I'm looking forward to the Dominion/Fowler model from True Line Trains someday. I'd be even happier if a 6-foot door version was produced to cover several US roads.

I model 1926, YMMV.

Eric Hansmann
El Paso, TX

---In STMFC@..., wrote:

Doug Harding wrote:
"What else is there?"
Signature cars for major roads that have not been sufficiently explored or analyzed, and the biggest elephant in the room is the New York Central.  What modelers think is covered and what we really need as steam era freight car modelers are two different things, and we really don't know what we don't know, even with the efforts of Jeff English in the late 1990s.

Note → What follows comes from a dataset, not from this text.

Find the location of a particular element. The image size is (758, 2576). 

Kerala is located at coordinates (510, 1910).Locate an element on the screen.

For example, the recent release of the Broadway Limited 8 ft 7 in IH USRA-design steel boxcar would lead you to believe that we have the most common boxcar covered.  However, the NYCS raised the IH of these cars during the production run, building large numbers of 9 ft 3 in and 10 ft IH cars.
Another example: what is the most common NYCS hopper car?  The USRA/USRA-design twin?  Bob Karig's early common standard?  Oddball IL offset twins?  It sure as heck isn't the AAR offset twin, which was a rare care on the NYCS - only 1000 cars!

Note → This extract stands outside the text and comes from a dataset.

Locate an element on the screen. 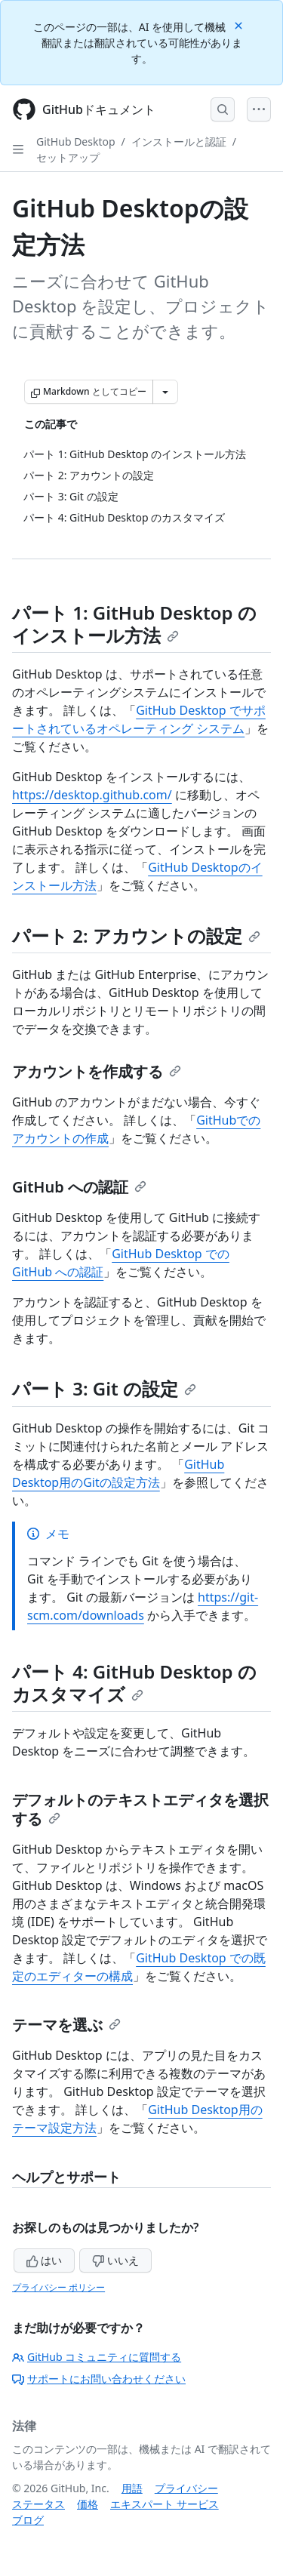  パート 2: アカウントの設定 is located at coordinates (136, 935).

How many?  Nobody really knows because nobody cares enough to go through the Byzantine lot system of the NYCS to really figure this out.

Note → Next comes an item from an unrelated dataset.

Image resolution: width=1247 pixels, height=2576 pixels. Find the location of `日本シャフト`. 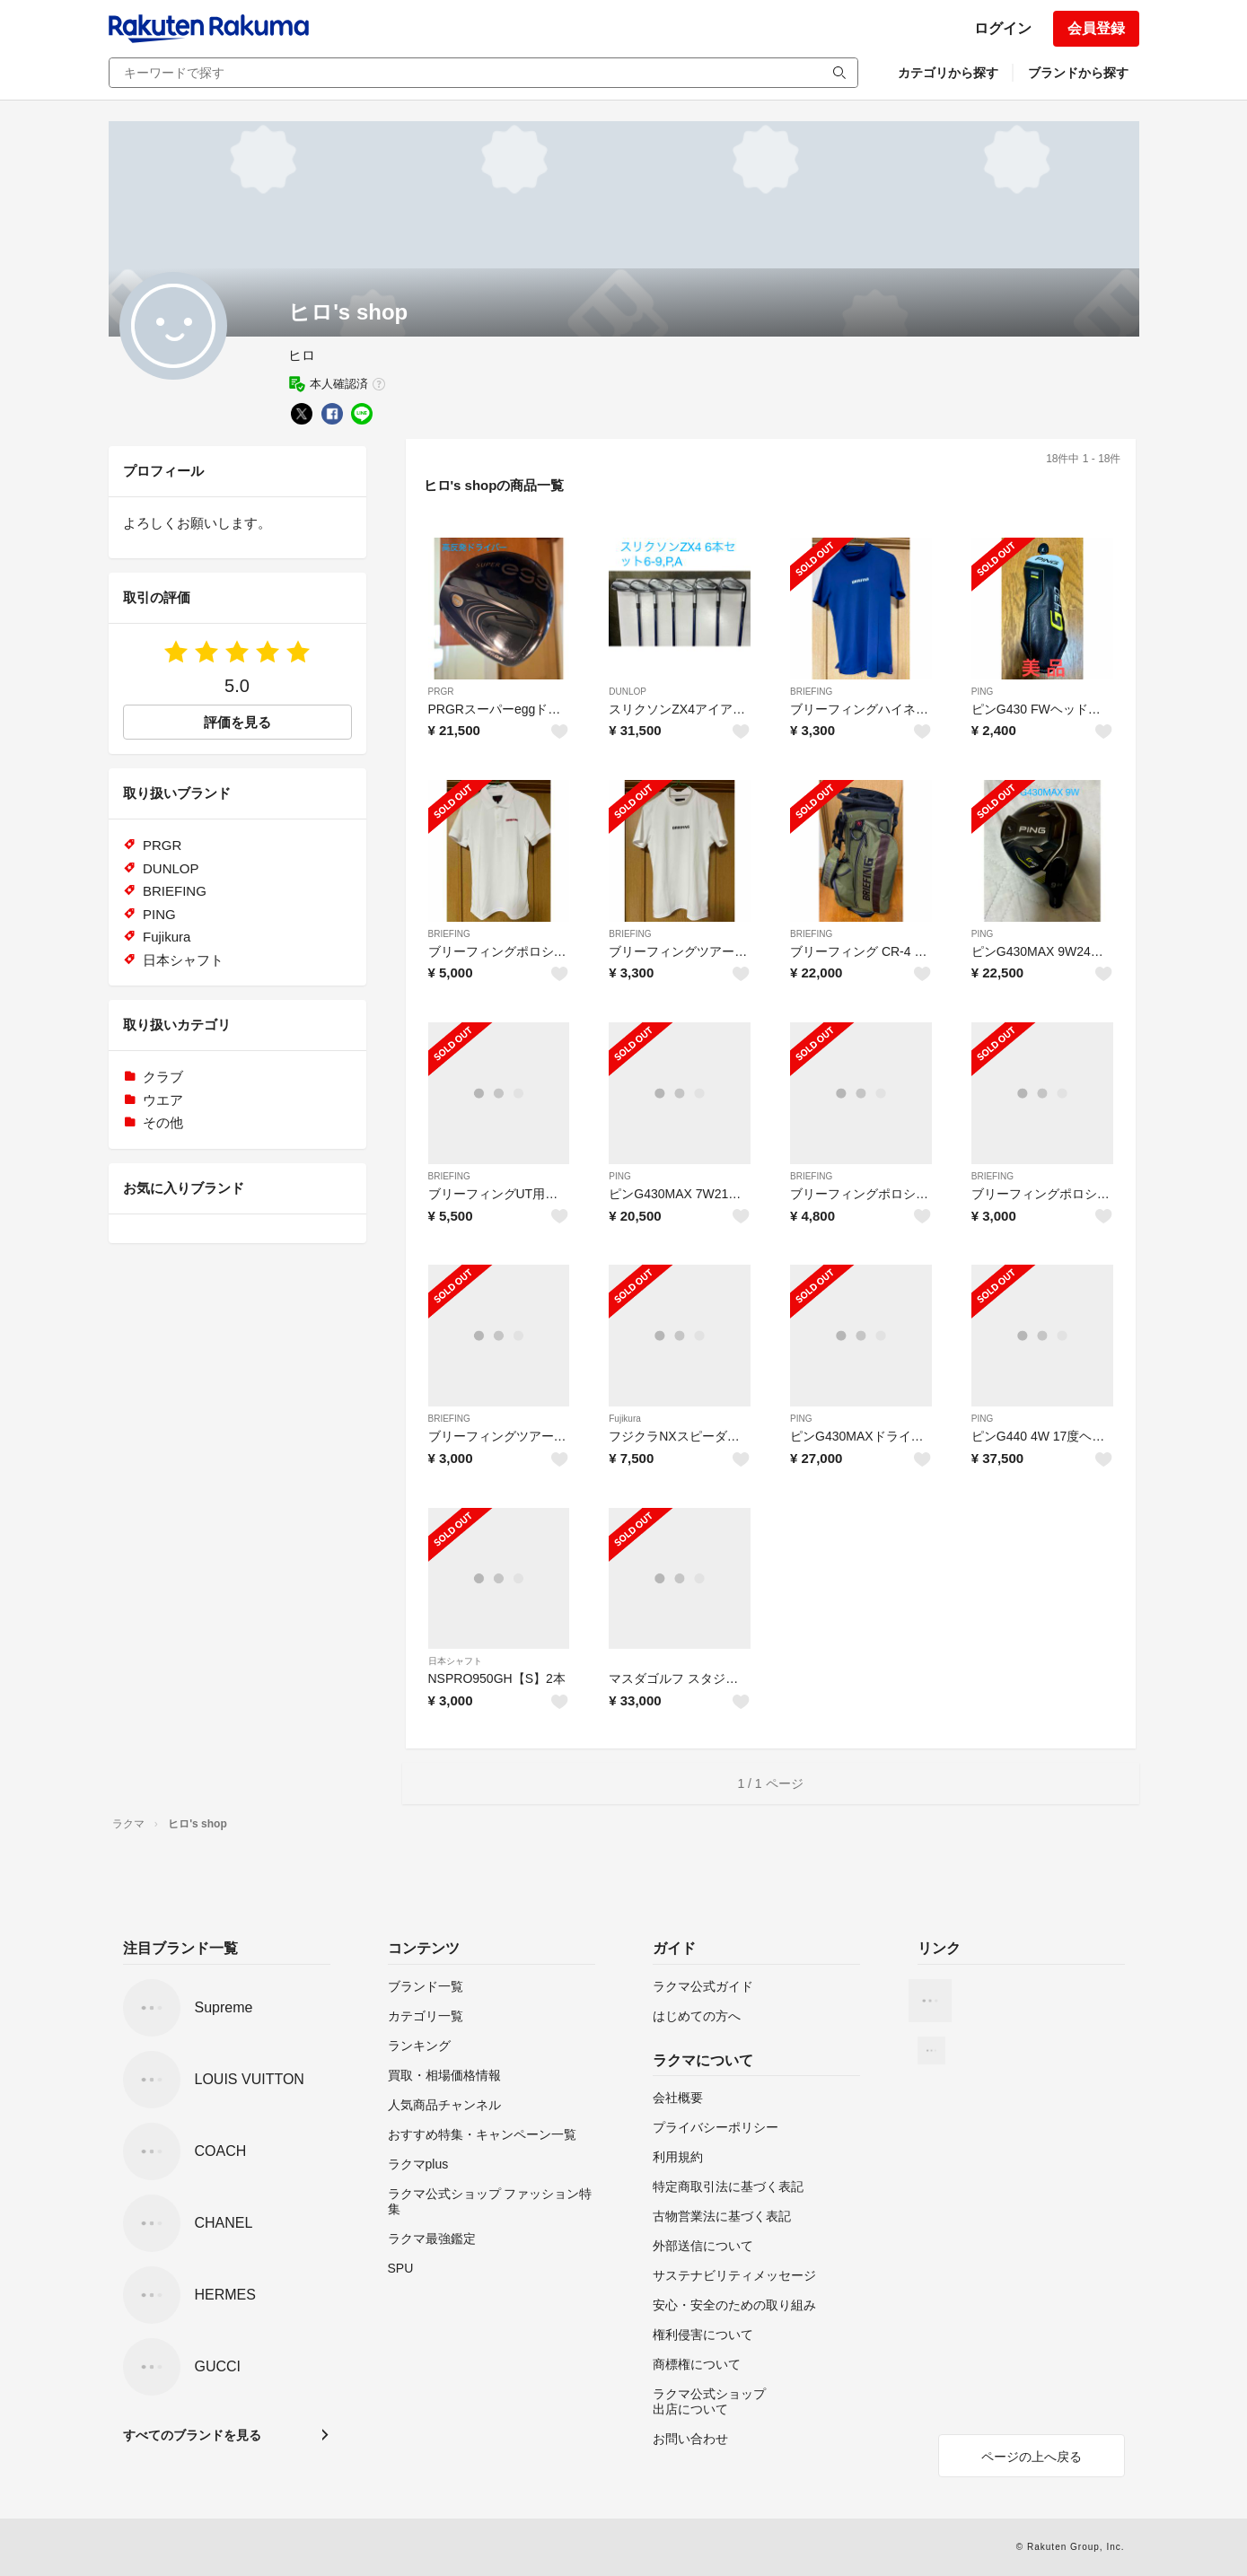

日本シャフト is located at coordinates (455, 1661).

The B&O is another one - the M-53 and M-15 subclass wagontop boxcar were certainly signature cars of the railroad, but they were far outnumbered by the 1923 ARA alternate standard steel boxcars.
Additionally, there's another slamdunk that hasn't been done yet - the 10 ft IH postwar steel boxcar.  (The Intermountain car is a prototype unique to the GN.)  You can sell NYC Pacemaker boxcars and SP Overnight boxcars until the sun turns into a red giant, and that doesn't include the other prototypes!